Project four, exploring the beatitudes as family


Hinduism | Buddhism | Judaism | Christianity | Islam


What do you do for a different project, after all that we've done already?  We tried to live at our best, in deepest harmony with the Gita called the atman—what Jesus called the kingdom of heaven within.  We experimented with living in compassion for all beings and with loving God and our neighbor as ourselves.  Maybe the point is to see the similarities as well as differences between the traditions when they are put into practice.  At this point some students are ready for advanced training in ministry, while others are hurting from bad experiences with Christianity in childhood or more recently.  Let me remind you that you always have the option to discuss a possible alternative with the instructor.

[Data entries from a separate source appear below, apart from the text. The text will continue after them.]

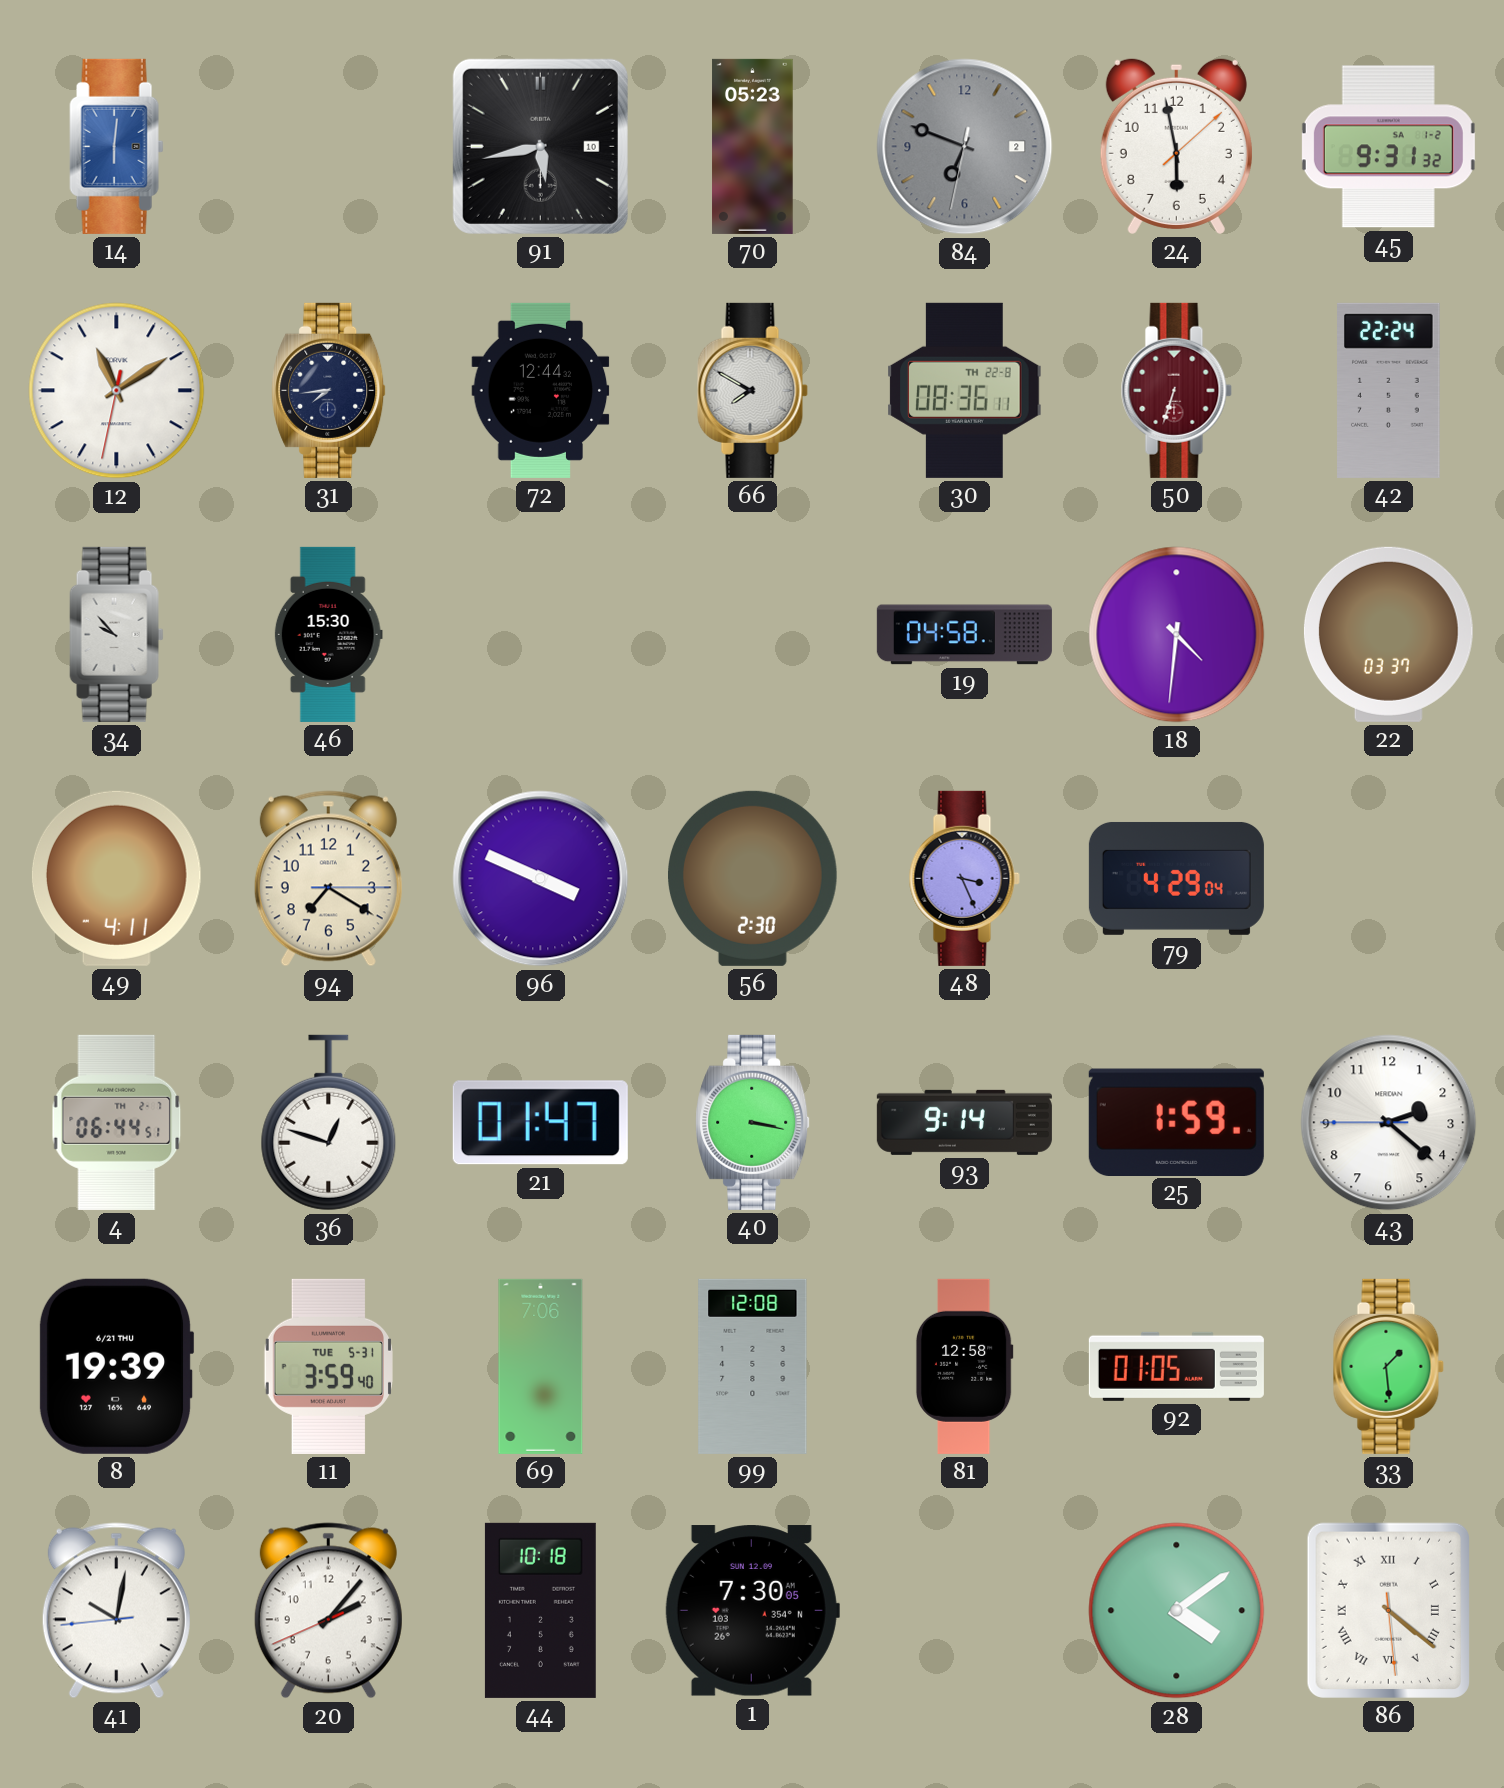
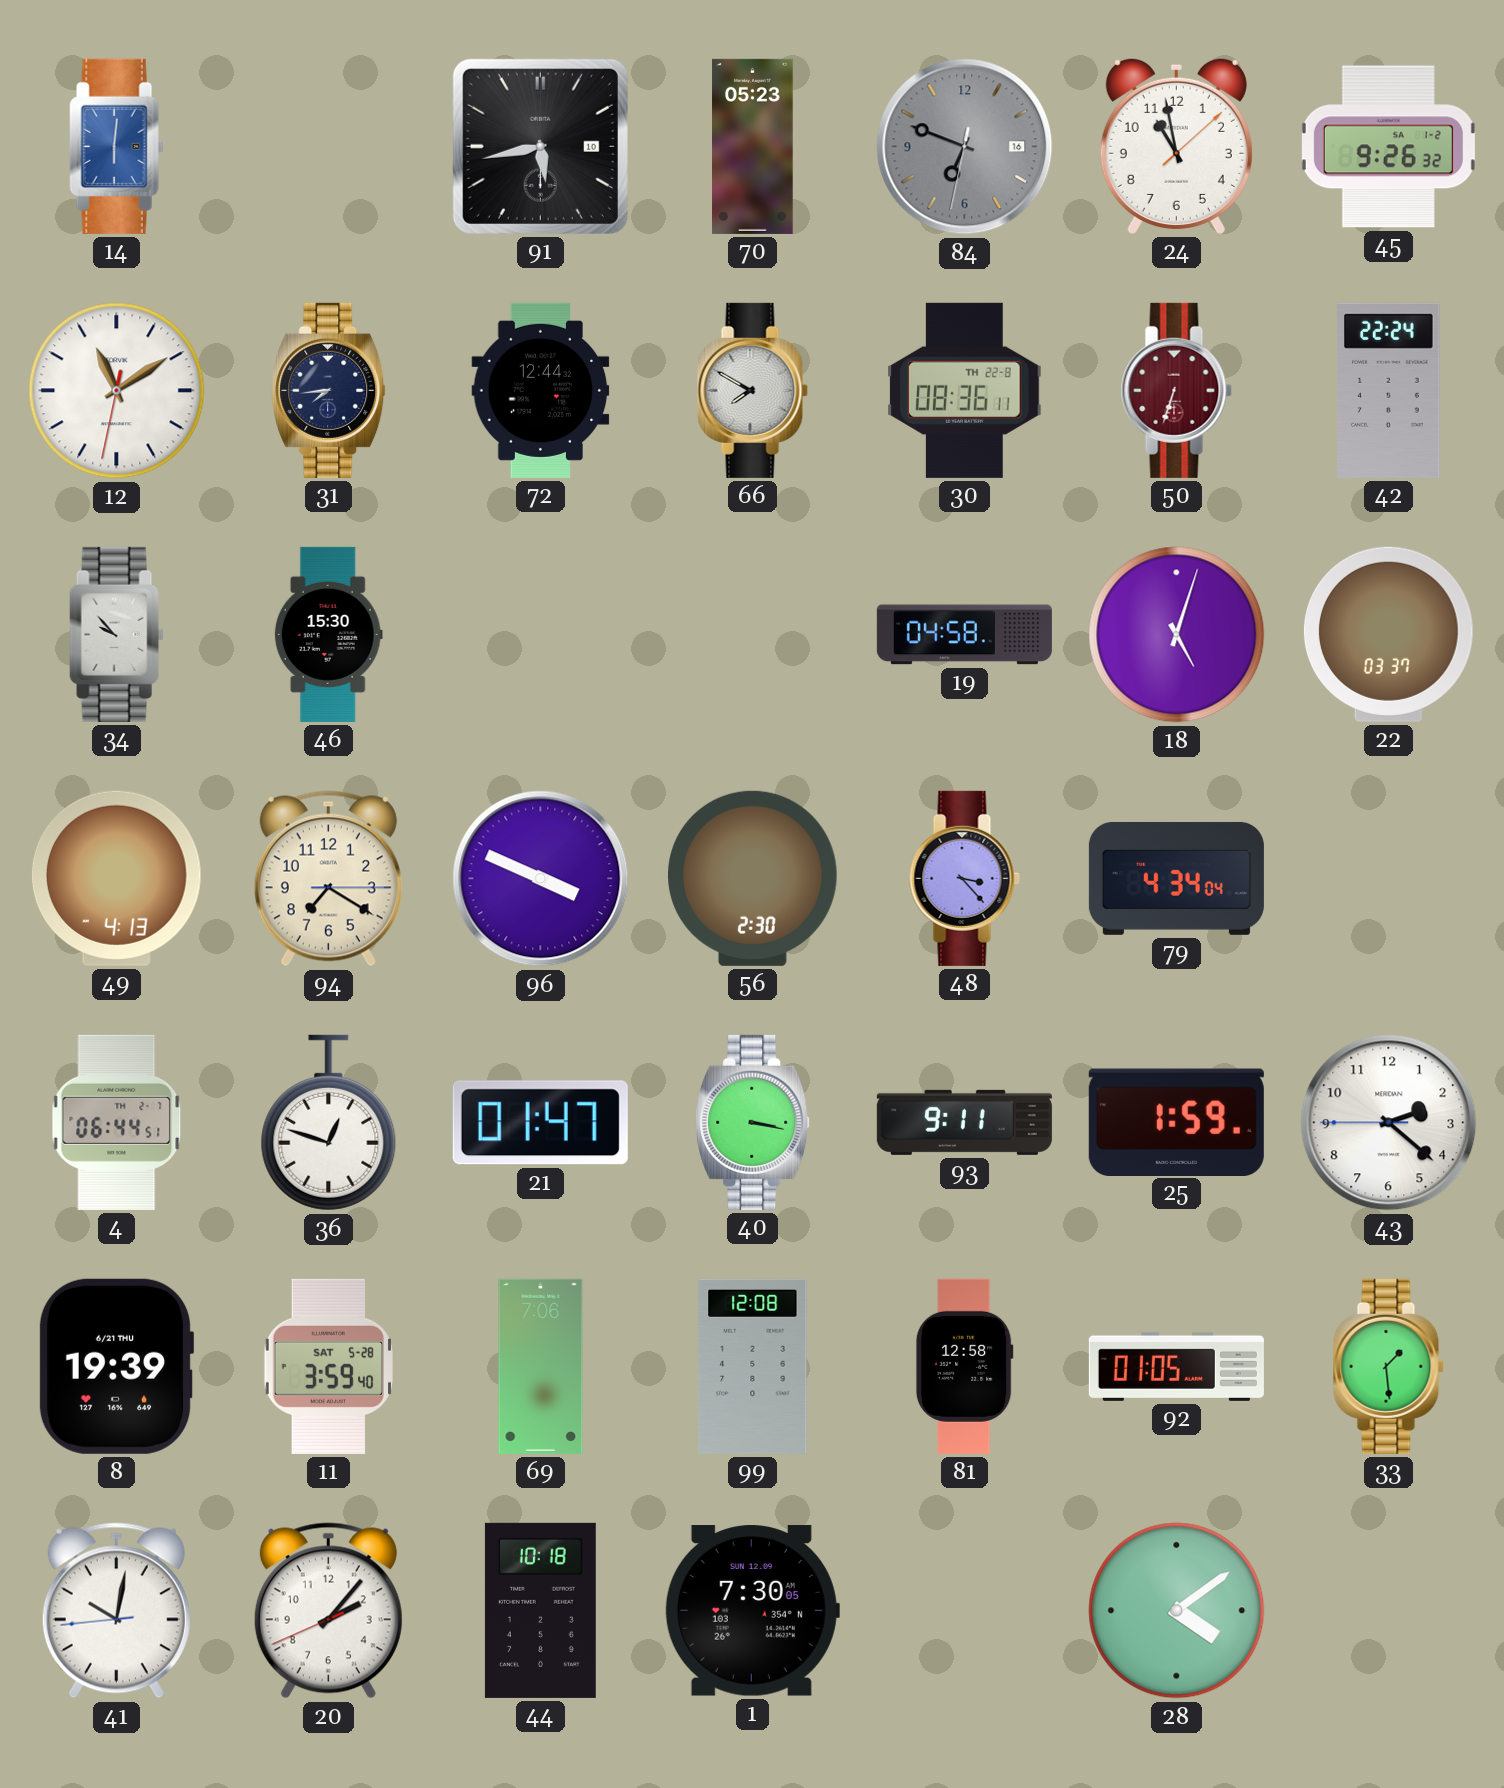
84 date: 2 -> 16
24: 5:58 -> 10:58
45: 9:31 -> 9:26
18: 4:31 -> 5:03
49: 4:11 -> 4:13
48: 3:26 -> 3:23
79: 4:29 -> 4:34
93: 9:14 -> 9:11
11 date: TUE 5-31 -> SAT 5-28
86: 4:21 -> none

This time, I propose, we will live sons and daughters of God, brothers and sisters to everyone we meet, and we will have a special eye out for those who are anxious or overburdened or downhearted.  We will attempt to be of comfort . . . in the way of the beatitudes (Matthew 5.3-12).  Note the possible modifications.  You don’t believe in God?  Then relate as a brother or sister to everyone you meet anyway.  You are a Christian who thinks that only your fellow believers are family in a broad sense?  Then love fellow believers as Jesus loved you.  Another kind of modification has to do with the way you apply the beatitudes.  The point is not (necessarily) to quote the whole list to someone who is down.  You may want to create new ones or adapt the wording of the ones Jesus gave.  At the limit you may find it appropriate in some cases simply to be with someone who is hurting without trying to offer words of consolation and hope.

            In your paper, first write a couple of pages recounting your experience of living as a member in a universal family.  Include your evaluation: are we actually one family on this planet?  What is to be said for this concept?  What is to be said against?  How do you bring the supports and objections together into some coherent way of thinking and relating?

Next, do a couple pages on your experience of comforting people in the light of the beatitudes.  Include your evaluation of that aspect of the project: Do the beatitudes give you any insights into better ways of comforting people?   Explain. 

Next, do at least a half page in which you create one or more parables, modeled on Jesus’ parables.  If yours are very brief, create at least three.  If yours is a story, it should be plausible (not a fable with talking animals) and have a main point (not an allegory in which every detail has a hidden meaning).   (The NT interpretation of the parable of the sower—would it have been like Jesus to allegorize his parable?—is not a model here.)

            Finally, present in a page or two your vision of the challenges that present-day Christianity faces and what it will take to meet those challenges.